Thread: "WHERE col NOT IN" yields falsely empty result.

"WHERE col NOT IN" yields falsely empty result.

From
pgsql-bugs@postgresql.org
Date:
Dr M J Carter (Martin.J.Carter@nottingham.ac.uk) reports a bug with a severity of 2
The lower the number the more severe it is.

Short Description
"WHERE col NOT IN" yields falsely empty result.

Long Description
Consider

        SELECT * FROM bar WHERE col2 NOT IN (SELECT col1 FROM foo)

where tables foo and bar overlap but neither is a subset of
the other.  Since the difference set bar - foo is nonempty, the above
should yield one or more rows.  However, the presence of a null
in foo.col1 (tests 3 and 8 below) yields zero rows, even where
the difference set has rows with no null entries (see test 2).
Am I missing something obvious? eg in one of the FAQs?

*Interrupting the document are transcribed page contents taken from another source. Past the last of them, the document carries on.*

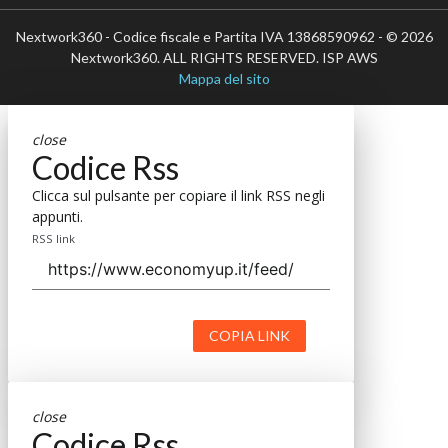
Nextwork360 - Codice fiscale e Partita IVA 13868590962 - © 2026
Nextwork360. ALL RIGHTS RESERVED. ISP AWS
Mappa del sito
close
Codice Rss
Clicca sul pulsante per copiare il link RSS negli
appunti.
RSS link
COPIA LINK
close
Codice Rss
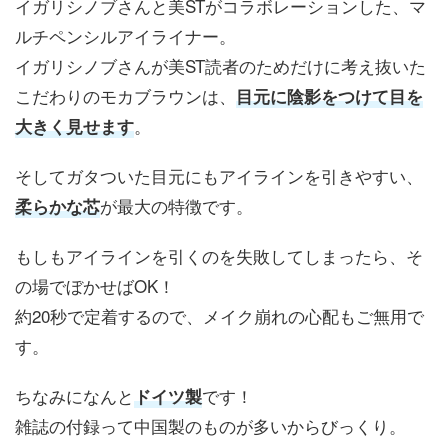
イガリシノブさんと美STがコラボレーションした、マ
ルチペンシルアイライナー。
イガリシノブさんが美ST読者のためだけに考え抜いた
こだわりのモカブラウンは、
目元に陰影をつけて目を
。
大きく見せます
そしてガタついた目元にもアイラインを引きやすい、
が最大の特徴です。
柔らかな芯
もしもアイラインを引くのを失敗してしまったら、そ
の場でぼかせばOK！
約20秒で定着するので、メイク崩れの心配もご無用で
す。
ちなみになんと
です！
ドイツ製
雑誌の付録って中国製のものが多いからびっくり。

Two possible user-level workarounds (using EXCEPT with IN (tests 5
and 9), and using a correlated join (tests 6 and 10)) are shown
below, which work as expected if the null is in the difference
between the tables.  A null in the intersection, as in tests 9
and 10, causes its row to appear in the output; on reflection this
is be expected, and can be fixed (tests 11 and 12) once the possibility is recognised.  I can't (yet) see how to show
null-entry 
rows in the difference set without also showing nulls from the
intersection, but I'm an SQL newbie so this time I *know* I'm
missing something.  (Disable blather mode.)

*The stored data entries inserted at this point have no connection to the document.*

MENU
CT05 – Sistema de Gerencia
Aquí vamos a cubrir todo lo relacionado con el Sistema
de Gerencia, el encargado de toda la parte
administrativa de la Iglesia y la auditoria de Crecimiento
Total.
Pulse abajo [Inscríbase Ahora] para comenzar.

The tables need not have the same column types; that just makes testing a touch easier, by changing the columns being
examined(as 
in test 4).  Apologies for the extensiveness of my tests, of which
you say "don't waste your time" in your Web page: I had to convince
myself that I wasn't just being stupid.

Binaries used are from the stock Debian distributions, not recompiled
by me.  The older set is on my home box (Debian 2.2, PostgreSQL-6.5.3,
built with gcc 2.95.2), and the newer one at work (Deb 2.x (testing): psql yields "PostgreSQL 7.1 on i686-pc-linux-gnu,
compiledby GCC 
2.95.4"; libc6 is v2.2.3-5; processor AMD K6/2 .... anything else?).


Sample Code
Feed the following through "psql foo -f foo.sql | less":

---- snip ----
DROP TABLE foo;
CREATE TABLE "foo" (
        "ipnum" inet,
        "ipname" text);

DROP TABLE bar;
CREATE TABLE "bar" (
        "ipnum" inet,
        "ipname" text);

COPY "foo" FROM stdin;
192.168.187.10  theory
192.168.187.11  junior
192.168.40.43   granby
192.168.40.48   gotham
192.168.21.16   marian
192.168.20.6    marian
192.168.1.1     jips-gw
\.

COPY "bar" FROM stdin;
192.168.187.10  theory
192.168.187.11  junior
192.168.40.43   granby
192.168.40.48   gotham
192.168.21.16   marian
192.168.20.6    marian
192.168.3.8     real-gw
\.

SELECT * FROM bar WHERE ipname IN (SELECT ipname FROM foo);
-- 1: Shows intersection (6 rows).

SELECT * FROM bar WHERE ipname NOT IN (SELECT ipname FROM foo);
-- 2: Shows expected single row from bar.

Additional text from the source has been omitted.